Work request:
Set down, exactly as written, every line from the one containing "Image attached. Mask" through the end of the listing.

^^^^^^^^

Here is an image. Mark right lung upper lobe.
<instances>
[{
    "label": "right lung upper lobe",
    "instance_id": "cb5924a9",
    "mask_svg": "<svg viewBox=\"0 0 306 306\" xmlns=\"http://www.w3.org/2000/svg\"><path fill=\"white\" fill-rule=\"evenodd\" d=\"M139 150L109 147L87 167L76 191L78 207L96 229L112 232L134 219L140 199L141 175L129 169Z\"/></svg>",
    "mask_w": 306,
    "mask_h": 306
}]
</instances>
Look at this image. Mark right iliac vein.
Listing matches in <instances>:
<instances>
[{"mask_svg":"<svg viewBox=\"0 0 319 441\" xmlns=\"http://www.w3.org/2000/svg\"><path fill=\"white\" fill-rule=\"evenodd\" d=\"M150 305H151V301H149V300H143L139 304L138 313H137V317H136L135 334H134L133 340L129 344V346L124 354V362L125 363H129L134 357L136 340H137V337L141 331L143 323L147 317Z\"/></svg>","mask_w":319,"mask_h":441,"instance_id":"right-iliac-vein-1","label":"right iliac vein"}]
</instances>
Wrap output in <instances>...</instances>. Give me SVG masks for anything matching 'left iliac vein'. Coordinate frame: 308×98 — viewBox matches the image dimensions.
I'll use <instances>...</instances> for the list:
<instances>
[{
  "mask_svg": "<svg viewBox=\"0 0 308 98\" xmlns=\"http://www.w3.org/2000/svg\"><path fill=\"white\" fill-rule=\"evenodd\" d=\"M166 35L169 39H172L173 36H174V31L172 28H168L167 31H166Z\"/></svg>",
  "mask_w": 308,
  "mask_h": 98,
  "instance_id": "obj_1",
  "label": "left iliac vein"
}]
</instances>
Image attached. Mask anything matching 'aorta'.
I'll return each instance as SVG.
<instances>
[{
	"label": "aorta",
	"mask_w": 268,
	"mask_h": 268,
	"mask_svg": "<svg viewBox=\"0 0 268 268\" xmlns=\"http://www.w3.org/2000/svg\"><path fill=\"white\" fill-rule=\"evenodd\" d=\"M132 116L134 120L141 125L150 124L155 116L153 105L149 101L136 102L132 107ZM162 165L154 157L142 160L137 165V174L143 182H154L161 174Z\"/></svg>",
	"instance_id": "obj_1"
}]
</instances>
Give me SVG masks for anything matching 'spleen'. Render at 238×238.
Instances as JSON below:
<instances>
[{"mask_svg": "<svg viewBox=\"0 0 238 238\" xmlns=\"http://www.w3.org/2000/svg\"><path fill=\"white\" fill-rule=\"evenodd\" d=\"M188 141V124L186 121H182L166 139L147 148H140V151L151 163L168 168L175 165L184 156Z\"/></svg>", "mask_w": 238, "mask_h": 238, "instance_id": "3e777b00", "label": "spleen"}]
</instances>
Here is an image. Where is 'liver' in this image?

^^^^^^^^

Written solution:
Image attached. Mask anything matching 'aorta'.
I'll return each instance as SVG.
<instances>
[{
	"label": "aorta",
	"mask_w": 268,
	"mask_h": 268,
	"mask_svg": "<svg viewBox=\"0 0 268 268\" xmlns=\"http://www.w3.org/2000/svg\"><path fill=\"white\" fill-rule=\"evenodd\" d=\"M132 116L134 120L141 125L150 124L155 116L153 105L149 101L136 102L132 107ZM162 165L154 157L142 160L137 165V174L143 182H154L161 174Z\"/></svg>",
	"instance_id": "obj_1"
}]
</instances>
Give me SVG masks for anything matching 'spleen'. Render at 238×238.
Instances as JSON below:
<instances>
[{"mask_svg": "<svg viewBox=\"0 0 238 238\" xmlns=\"http://www.w3.org/2000/svg\"><path fill=\"white\" fill-rule=\"evenodd\" d=\"M188 141V124L186 121H182L166 139L147 148H140V151L151 163L168 168L175 165L184 156Z\"/></svg>", "mask_w": 238, "mask_h": 238, "instance_id": "3e777b00", "label": "spleen"}]
</instances>
Here is an image. Where is 'liver' in this image?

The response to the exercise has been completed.